Dat moet natuurlijk deel uitmaken van een heel ruim integriteitsbeleid en het actieplan. Dat is vanzelfsprekend. Dit is daar maar één onderdeel van. Het geeft geen 100 procent zekerheid, maar we moeten, denk ik, alle mogelijkheden aangrijpen om die mazen van het net zo dicht mogelijk te maken, in interactie en samenspraak met de verschillende sectoren.
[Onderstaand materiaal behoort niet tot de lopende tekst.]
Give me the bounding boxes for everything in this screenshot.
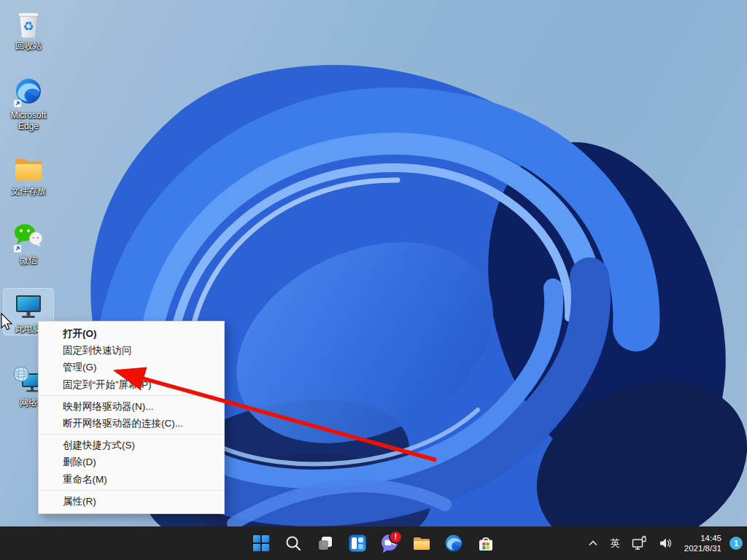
notification-count-badge[interactable]: 1 — [729, 537, 743, 550]
tray-time: 14:45 — [684, 533, 721, 543]
widgets-icon — [349, 534, 366, 552]
icon-label: 微信 — [4, 255, 53, 266]
edge-logo-icon — [12, 77, 44, 109]
tray-date: 2021/8/31 — [684, 543, 721, 553]
wechat-icon — [12, 222, 44, 254]
speaker-icon — [658, 535, 674, 551]
menu-item-create-shortcut[interactable]: 创建快捷方式(S) — [39, 437, 224, 454]
edge-icon — [444, 534, 463, 553]
file-explorer-icon — [412, 534, 431, 553]
svg-text:♻: ♻ — [23, 19, 34, 34]
taskbar-clock[interactable]: 14:45 2021/8/31 — [683, 533, 723, 553]
chevron-up-icon — [587, 537, 600, 550]
menu-item-pin-start[interactable]: 固定到“开始”屏幕(P) — [39, 376, 224, 393]
desktop-icon-folder[interactable]: 文件存放 — [4, 151, 53, 197]
system-tray: 英 14:45 2021/8/31 1 — [584, 526, 743, 560]
network-tray-button[interactable] — [629, 531, 649, 556]
ime-language-indicator[interactable]: 英 — [608, 531, 622, 556]
recycle-bin-icon: ♻ — [12, 7, 44, 39]
hidden-icons-chevron[interactable] — [584, 531, 602, 556]
task-view-icon — [317, 534, 334, 552]
menu-separator — [40, 395, 222, 396]
search-button[interactable] — [279, 529, 308, 558]
desktop-icon-edge[interactable]: Microsoft Edge — [4, 75, 53, 132]
chat-button[interactable]: ! — [375, 529, 404, 558]
edge-button[interactable] — [439, 529, 468, 558]
ethernet-icon — [631, 535, 647, 551]
menu-item-delete[interactable]: 删除(D) — [39, 454, 224, 470]
file-explorer-button[interactable] — [407, 529, 436, 558]
menu-item-manage[interactable]: 管理(G) — [39, 359, 224, 376]
menu-item-disconnect-network-drive[interactable]: 断开网络驱动器的连接(C)... — [39, 415, 224, 432]
store-icon — [476, 534, 495, 553]
chat-notification-badge: ! — [389, 530, 403, 544]
desktop-icon-recycle-bin[interactable]: ♻ 回收站 — [4, 6, 53, 52]
widgets-button[interactable] — [343, 529, 372, 558]
start-button[interactable] — [247, 529, 276, 558]
icon-label: Microsoft Edge — [4, 110, 53, 132]
menu-item-map-network-drive[interactable]: 映射网络驱动器(N)... — [39, 398, 224, 415]
search-icon — [285, 534, 302, 552]
menu-separator — [40, 434, 222, 435]
menu-item-properties[interactable]: 属性(R) — [39, 493, 224, 510]
taskbar-center-buttons: ! — [245, 526, 502, 560]
store-button[interactable] — [471, 529, 500, 558]
icon-label: 回收站 — [4, 41, 53, 52]
menu-item-pin-quick-access[interactable]: 固定到快速访问 — [39, 342, 224, 359]
context-menu: 打开(O) 固定到快速访问 管理(G) 固定到“开始”屏幕(P) 映射网络驱动器… — [38, 321, 225, 514]
menu-separator — [40, 490, 222, 491]
folder-icon — [12, 152, 44, 184]
menu-item-rename[interactable]: 重命名(M) — [39, 471, 224, 488]
desktop-icon-wechat[interactable]: 微信 — [4, 220, 53, 266]
menu-item-open[interactable]: 打开(O) — [39, 325, 224, 342]
taskbar: ! — [0, 526, 747, 560]
start-icon — [252, 534, 270, 552]
icon-label: 文件存放 — [4, 186, 53, 197]
volume-tray-button[interactable] — [656, 531, 676, 556]
this-pc-icon — [12, 290, 44, 322]
task-view-button[interactable] — [311, 529, 340, 558]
Hun bekommernissen moeten ook meegenomen worden, want ik weet bijvoorbeeld dat er vanuit die sectoren een bekommernis is om genoeg trainers te vinden. Dat richt zich dan voornamelijk op de vrijwilligers, maar goed, de aanbeveling spreekt enkel over mensen die professioneel verbonden zijn aan een vereniging. Het lijkt mij in elk geval een heel belangrijke stap en ik hoop dat u over afzienbare tijd tot de uitvoering van die aanbeveling kunt komen.
Mevrouw De Vreese heeft het woord.
Minister, bedankt voor uw antwoord. De strijd tegen seksueel en grensoverschrijdend gedrag, zeker ten aanzien van de meest kwetsbaren, kinderen en jongeren, verdient inderdaad onze aanhoudende aandacht; het is een topprioriteit. Het is belangrijk dat we daar vragen over blijven stellen, zoals collega Schryvers hier ook heeft gedaan. De minister heeft hiervoor ook de nodige aandacht.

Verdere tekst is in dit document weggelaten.